Alimony (Spousal Support) versus Child Support - Tax Advantages

In general, for tax purposes, payments of alimony are tax deductible and child support payments are not. Conversely, receipt of alimony payments will be taxable income and child support could be considered tax free income. It certain situations, it is advisable to explore using alimony payments to gain the tax advantages available over child support when you and your ex-spouse's incomes are sizably different.

If your payments qualify as alimony, you will have the ability to deduct the payments you make as a modification to income. You're not necessary to itemize deductions to make the most of this tax break. You should file a 1040 individual tax return (not a 1040EZ or 1040NR) and you is likely to be required to offer the social security number for whom the alimony payments were made. If you are receiving alimony payments, you will have to report the payments as income and report the social security quantity of the individual from whom you received the alimony payments from.
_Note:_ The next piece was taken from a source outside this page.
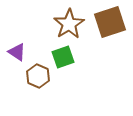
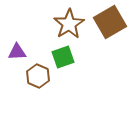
brown square: rotated 12 degrees counterclockwise
purple triangle: rotated 36 degrees counterclockwise
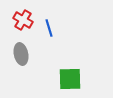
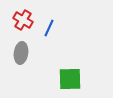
blue line: rotated 42 degrees clockwise
gray ellipse: moved 1 px up; rotated 20 degrees clockwise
Tax impact example - You're required to pay alimony of year. If you are paying tax in the 28% tax bracket, your potential tax savings for the year would totalIf you paid the exact same amount in child support, your tax deduction could be zero. If you are the one required to produce alimony payments, you will realize the significance of meeting certain requirements explained below based on the potential tax savings that you could achieve if you structure the payments accordingly.

Through the years, we've seen several cases in which the separation or divorce instruments violate certain requirements as they are spelled out, thus leaving the parties with unintended tax consequences. Divorce or separation agreements usually call for multiple payment streams (child support, alimony, cash settlements) to be paid to all the spouses. Each payment stream must certanly be tested separately when applying certain requirements to ascertain if the payment is alimony (spousal support) or not. If one payment stream involving the parties doesn't qualify as alimony, it won't disqualify another payment streams from being considered alimony.